## INFORMATION GIVEN:
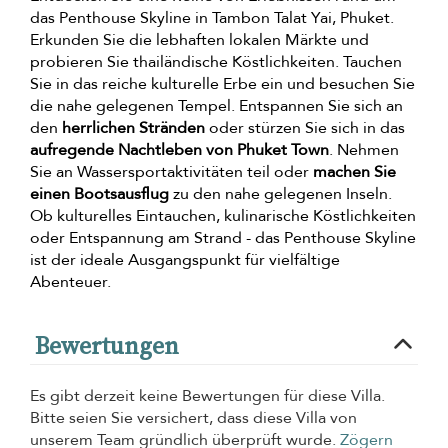
das Penthouse Skyline in Tambon Talat Yai, Phuket.
Erkunden Sie die lebhaften lokalen Märkte und
probieren Sie thailändische Köstlichkeiten. Tauchen
Sie in das reiche kulturelle Erbe ein und besuchen Sie
die nahe gelegenen Tempel. Entspannen Sie sich an
den
herrlichen Stränden
oder stürzen Sie sich in das
aufregende Nachtleben von Phuket Town
. Nehmen
Sie an Wassersportaktivitäten teil oder
machen Sie
einen Bootsausflug
zu den nahe gelegenen Inseln.
Ob kulturelles Eintauchen, kulinarische Köstlichkeiten
oder Entspannung am Strand - das Penthouse Skyline
ist der ideale Ausgangspunkt für vielfältige
Abenteuer.
Bewertungen
Es gibt derzeit keine Bewertungen für diese Villa.
Bitte seien Sie versichert, dass diese Villa von
unserem Team gründlich überprüft wurde.
Zögern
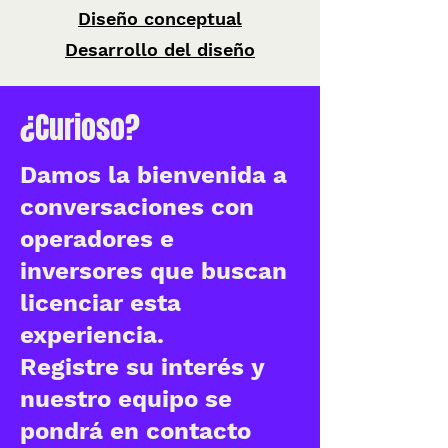
Diseño conceptual
Desarrollo del diseño
¿Curioso?
Damos la bienvenida a
conversaciones con
operadores e
inversores que buscan
licenciar esta
experiencia.
Registre su interés y
nuestro equipo se
pondrá en contacto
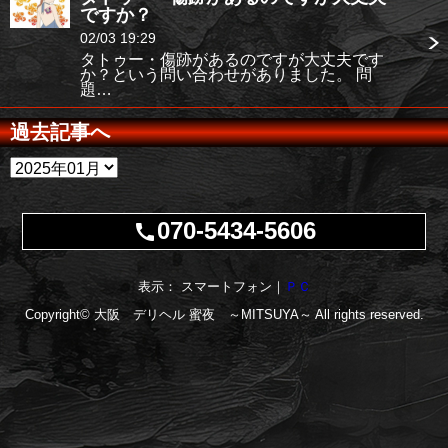
ですか？
02/03 19:29
タトゥー・傷跡があるのですが大丈夫です
か？という問い合わせがありました。 問
題…
過去記事へ
070-5434-5606
call
表示： スマートフォン｜
ＰＣ
Copyright© 大阪 デリヘル
蜜夜 ～MITSUYA～
All rights reserved.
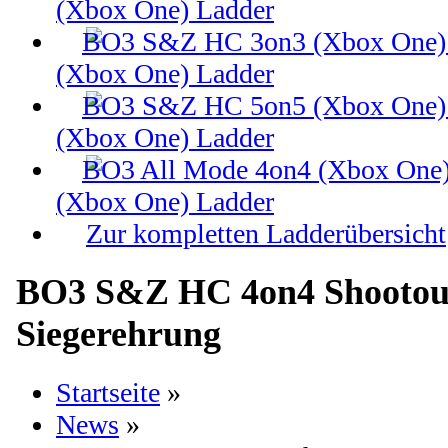
(Xbox One) Ladder
(Xbox One) Ladder
(Xbox One) Ladder
(Xbox One) Ladder
Zur kompletten Ladderübersicht
BO3 S&Z HC 4on4 Shootout 
Siegerehrung
Startseite
»
News
»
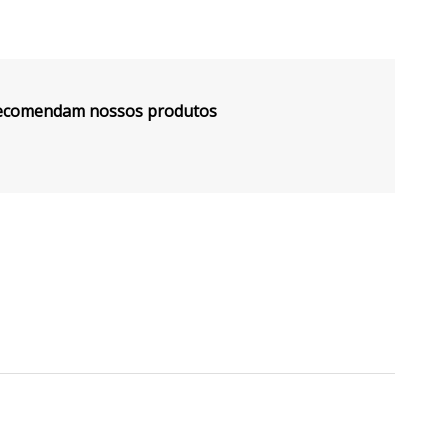
 recomendam nossos produtos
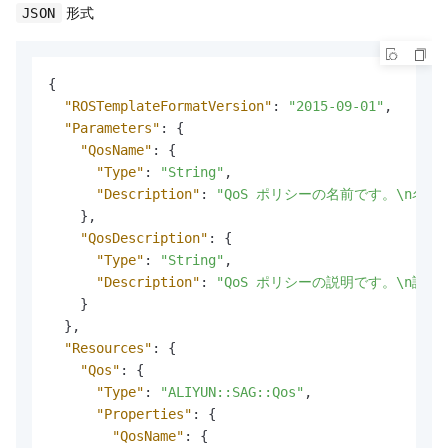
形式
JSON
{
"ROSTemplateFormatVersion"
:
"2015-09-01"
,
"Parameters"
:
{
"QosName"
:
{
"Type"
:
"String"
,
"Description"
:
"QoS ポリシーの名前です。\n
}
,
"QosDescription"
:
{
"Type"
:
"String"
,
"Description"
:
"QoS ポリシーの説明です。\n
}
}
,
"Resources"
:
{
"Qos"
:
{
"Type"
:
"ALIYUN::SAG::Qos"
,
"Properties"
:
{
"QosName"
:
{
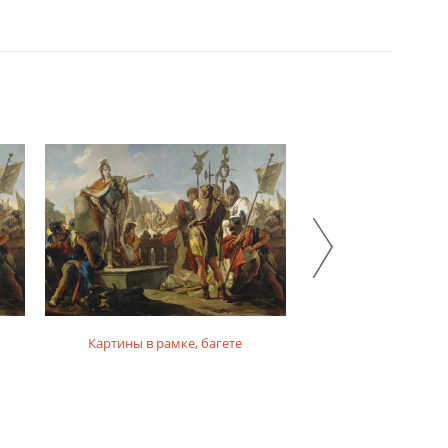
Картины в рамке, багете
Картины на фо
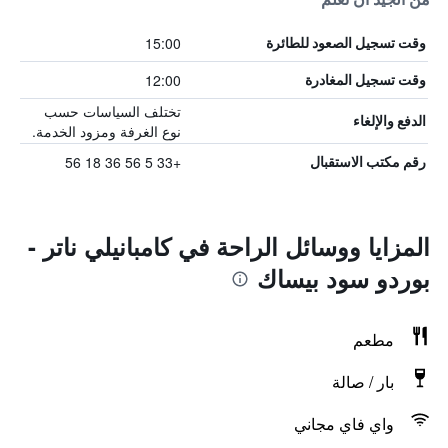
15:00
وقت تسجيل الصعود للطائرة
12:00
وقت تسجيل المغادرة
تختلف السياسات حسب
الدفع والإلغاء
نوع الغرفة ومزود الخدمة.
+33 5 56 36 18 56
رقم مكتب الاستقبال
المزايا ووسائل الراحة في كامبانيلي ناتر -
بوردو سود بيساك
مطعم
بار / صالة
واي فاي مجاني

## TASK INSTRUCTIONS:
A verbatim copy of the records above, without pictures, is required.

## TASK OUTPUT:
das Penthouse Skyline in Tambon Talat Yai, Phuket.
Erkunden Sie die lebhaften lokalen Märkte und
probieren Sie thailändische Köstlichkeiten. Tauchen
Sie in das reiche kulturelle Erbe ein und besuchen Sie
die nahe gelegenen Tempel. Entspannen Sie sich an
den
herrlichen Stränden
oder stürzen Sie sich in das
aufregende Nachtleben von Phuket Town
. Nehmen
Sie an Wassersportaktivitäten teil oder
machen Sie
einen Bootsausflug
zu den nahe gelegenen Inseln.
Ob kulturelles Eintauchen, kulinarische Köstlichkeiten
oder Entspannung am Strand - das Penthouse Skyline
ist der ideale Ausgangspunkt für vielfältige
Abenteuer.
Bewertungen
Es gibt derzeit keine Bewertungen für diese Villa.
Bitte seien Sie versichert, dass diese Villa von
unserem Team gründlich überprüft wurde.
Zögern
Diseño conceptual
Desarrollo del diseño
¿Curioso?
Damos la bienvenida a
conversaciones con
operadores e
inversores que buscan
licenciar esta
experiencia.
Registre su interés y
nuestro equipo se
pondrá en contacto
ですか？
02/03 19:29
タトゥー・傷跡があるのですが大丈夫です
か？という問い合わせがありました。 問
題…
過去記事へ
070-5434-5606
call
表示： スマートフォン｜
ＰＣ
Copyright© 大阪 デリヘル
蜜夜 ～MITSUYA～
All rights reserved.
(Xbox One) Ladder
(Xbox One) Ladder
(Xbox One) Ladder
(Xbox One) Ladder
Zur kompletten Ladderübersicht
BO3 S&Z HC 4on4 Shootout 
Siegerehrung
Startseite
»
News
»
 recomendam nossos produtos
形式
JSON
{
"ROSTemplateFormatVersion"
:
"2015-09-01"
,
"Parameters"
:
{
"QosName"
:
{
"Type"
:
"String"
,
"Description"
:
"QoS ポリシーの名前です。\n
}
,
"QosDescription"
:
{
"Type"
:
"String"
,
"Description"
:
"QoS ポリシーの説明です。\n
}
}
,
"Resources"
:
{
"Qos"
:
{
"Type"
:
"ALIYUN::SAG::Qos"
,
"Properties"
:
{
"QosName"
:
{
Картины в рамке, багете
Картины на фо
15:00
وقت تسجيل الصعود للطائرة
12:00
وقت تسجيل المغادرة
تختلف السياسات حسب
الدفع والإلغاء
نوع الغرفة ومزود الخدمة.
+33 5 56 36 18 56
رقم مكتب الاستقبال
المزايا ووسائل الراحة في كامبانيلي ناتر -
بوردو سود بيساك
مطعم
بار / صالة
واي فاي مجاني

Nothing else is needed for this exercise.